The creation narrative in Genesis was also written in a certain context, probably of Babylonian and Mesopotamian understanding of the origins of the world. ‘Enuma Elish’ which archaeologist have uncovered and which is named after the first two words of the epic is one such example. It tells of the creation of the world in terms of chaos and conflict between deities. The Genesis story acts as a polemic against that. WE see that God created the world in an orderly manner with purpose and reason. It was not chance or conflict or mistake, but with thought and concern and in an orderly way. It speaks not of it being discord between dieties, but the sovereignty of one eternal God.
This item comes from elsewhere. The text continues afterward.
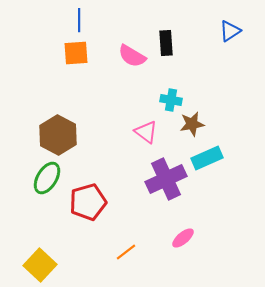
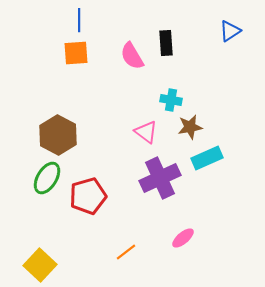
pink semicircle: rotated 28 degrees clockwise
brown star: moved 2 px left, 3 px down
purple cross: moved 6 px left, 1 px up
red pentagon: moved 6 px up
The Genesis narrative portrays God like a king who speaks and whose decrees are carried out, "God said and there was"… the Medes and the Persians believed in the power of the spoken word. A good example is the book of Esther in the bible. In the book of Esther Xerxes is tricked by Harmon to order a decree that on a certain day people could kill the Jews living in their midst. When through Esther Xerxes finds out he has been tricked he can’t rescind his order, as it says in Esther 8:3 for no document written in the kings name and sealed by his ring can be revoked, so Mordiach Esther’s uncle writes another decree in Xerxes name saying the Jews may defend themselves and plunder any enemy that attacks them. This causes the enemies of the Jews to fear them and not to attack. In genesis 1 God acts in that same sovereign way speaking and his commands are carried out.
I always remember my youth group leader in Titirangi, John Stein, who was a science teacher wearing a t-shirt with Maxwell’s equations on them as a way of tying in our understanding of light and God’s spoken words together. general revelation, scientific observation and analysis and special revelation coming together.
The creation stories still act as a polemic for us today in our scientific understanding of the world. Scripture has always maintained that God is eternal, that God existed before the space time continuum. That God created, it was not just a random occurrence, it was not just the chaotic forces of chance, it is made good and has value, that creation has meaning and purpose to it, which can ultimately only be found in relationship with the creator. A relationship made possible through Jesus Christ.